Traditionally, caviar is served with Brut champagne or ice-cold vodka. These classic choices pair luxury to luxury. On the other hand, why limit yourself? It really is an issue of balance: a delicate wine with a delicate caviar. A more assertive beverage with a more pronounced caviar such as Osetra. A dry, briny fino Sherry, or a clean-tasting Saké, or even a beer, can work nicely to cut through the caviar’s salinity and oiliness. A dry white wine or a rosé from Provence are also good matches. Calvisius even suggests serving caviar with cognac! So that Dude back at Marky’s wasn’t off base with his choice of beverage after all.
Serving Suggestions
My suggestion is the better the quality of caviar, the less you should play with it. Just serve it on its own, in a small glass bowl or container over crushed ice along with a mother-of-pearl spoon, my preferred way. However, as you work your way down the quality scale of caviar and other fish roe, feel free to use any of these serving suggestions:
· Top potato latke (or pancakes) spread with sour cream caviar with or without smoked salmon
· Carve out cherry tomatoes and fill with caviar, topped with fresh herbs
· As a garnish for your favorite sushi
· Add to a traditional lobster roll along with fresh chives
· Float on top of chilled potato vichyssoise served in a shot glass
· Spoon on deviled quail eggs
· Prepare chive-tied beggar’s purse crêpes filled with caviar and crème fraîche
· Serve on top of soft, creamy scrambled eggs
· Top kettle cooked potato chips
· Prepare a salmon tartare and garnish with caviar
· Stuff cocktail olives for a caviar vodka martini
· Spoon over vanilla ice cream
· Present on top of white chocolate disks, a recipe created by British celebrity chef, Heston Blumenthal
Chiara added to this list by suggesting her favorite ways to serve caviar:
· Serve atop avocado slices
· Add to a simple butter spaghetti, prepared with a dollop of crème fraîche and a bit of lemon zest
· For bolder caviars, such as Siberian, pair with seafood: oysters are a perfect match
Bump, the best way to go
Or, just spoon it on the back of your hand, between your index finger and thumb, and lick it off. This bump technique is how professional caviar purveyors have traditionally selected what they wanted to buy for their customers. It is the best way for discerning the quality of the product. If they didn’t like what they tasted, they asked for another tin to be opened before making their final choice.

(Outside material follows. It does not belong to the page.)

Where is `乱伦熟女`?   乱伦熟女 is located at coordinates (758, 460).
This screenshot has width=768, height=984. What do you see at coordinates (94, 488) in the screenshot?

Naturally, if the bump turns your teeth blue, don’t buy it!
If you are still curious about what makes caviar so unique, here is a link to Calvisius’ most frequently asked question: How To... – Calvisius USA.

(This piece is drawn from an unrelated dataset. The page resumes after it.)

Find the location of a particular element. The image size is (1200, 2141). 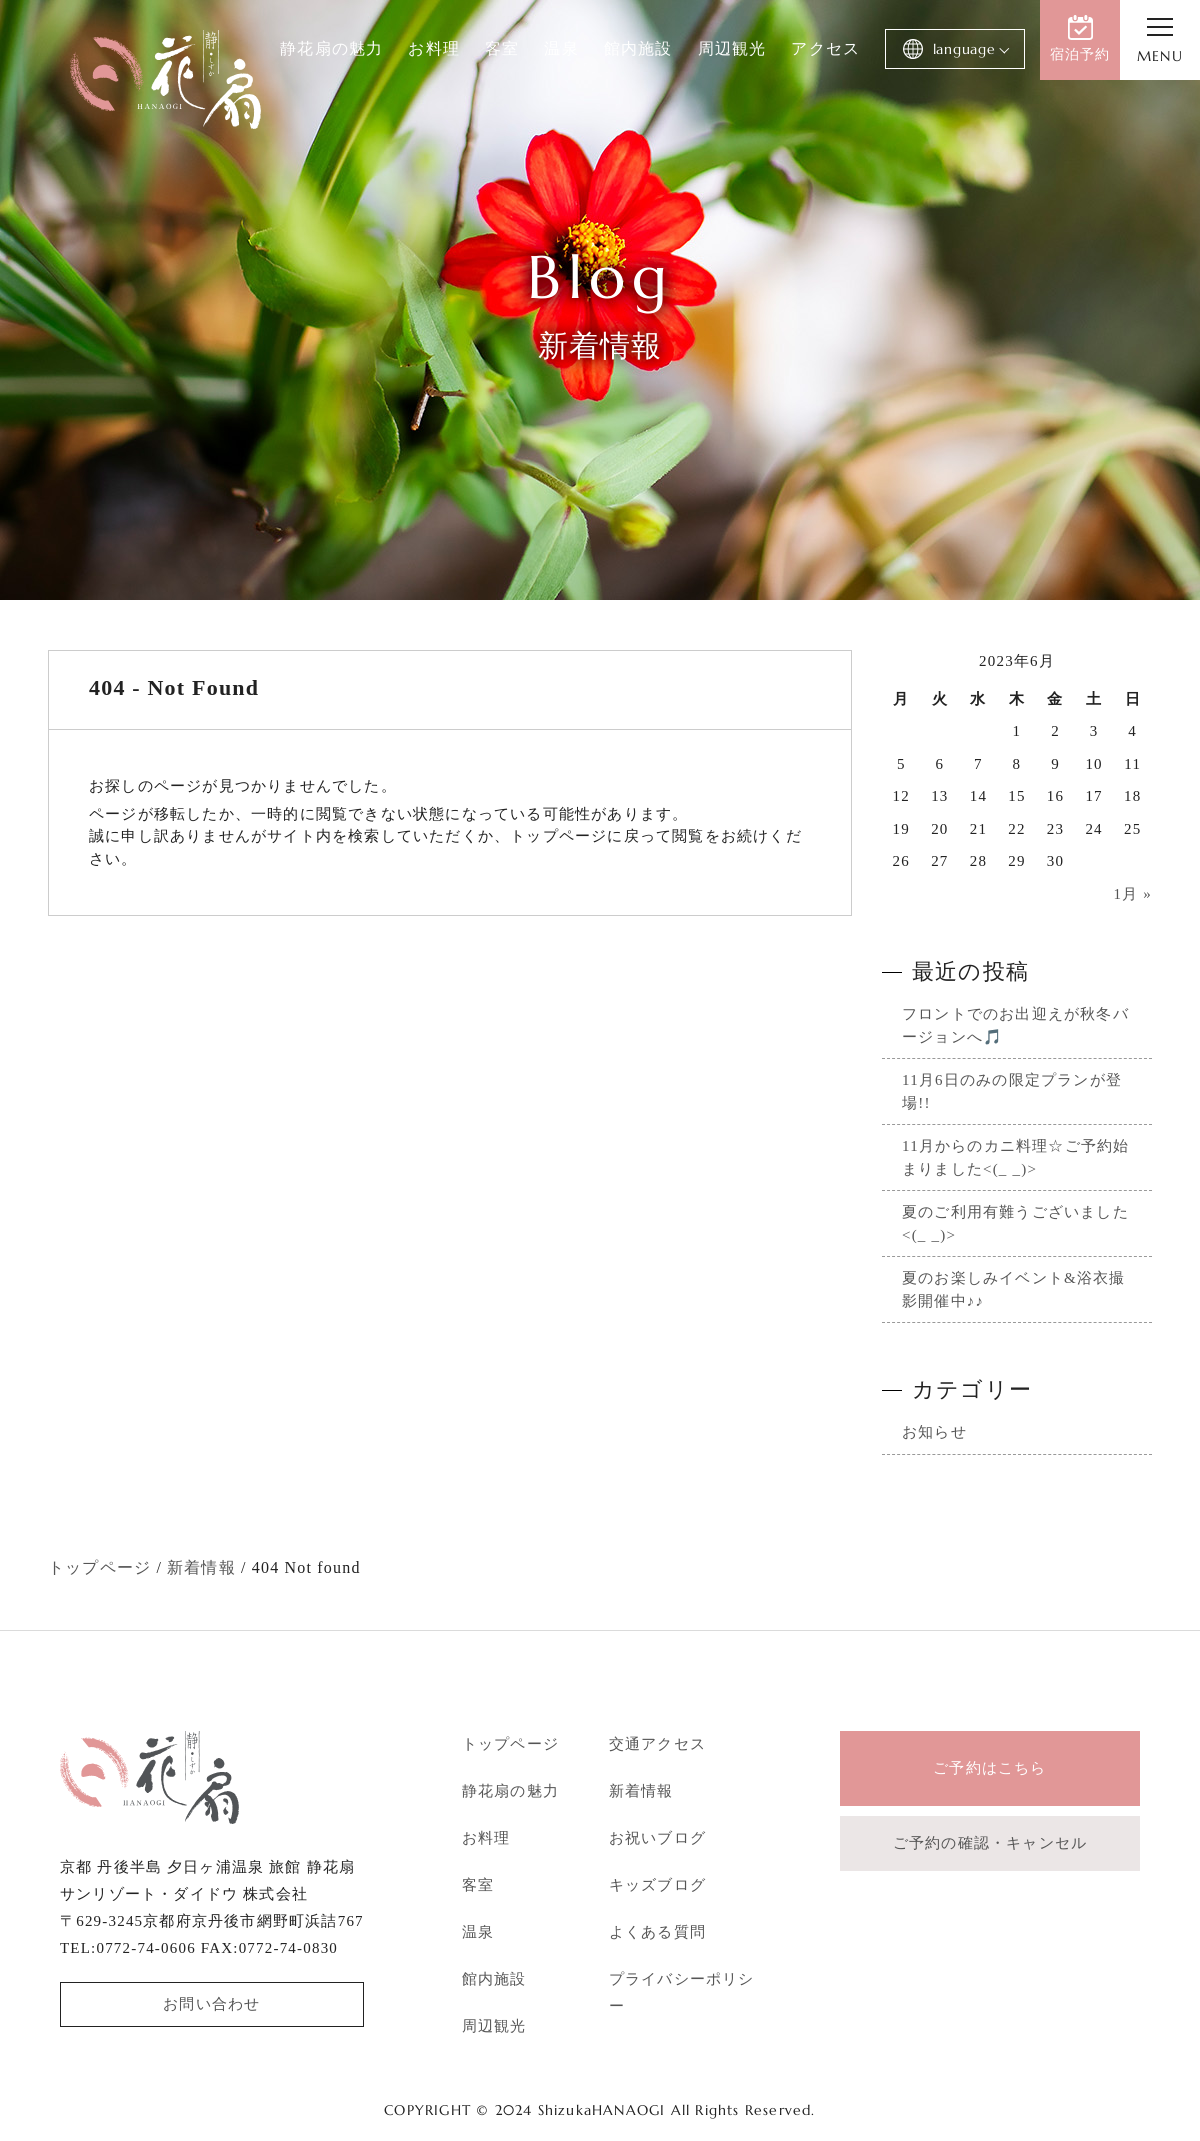 ご予約の確認・キャンセル is located at coordinates (990, 1843).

And for more information about the health benefits of caviar, a link sent in by Ellen Negrin, one of our loyal readers, check this out: https://bit.ly/33f1pde
Between these two posts on caviar, you, too, can become if not an expert, at least much more informed on the topic of the world’s most ethereally divine food. And, by the way, in the photo used for this post, the man by the McLaren is not “the Dude.”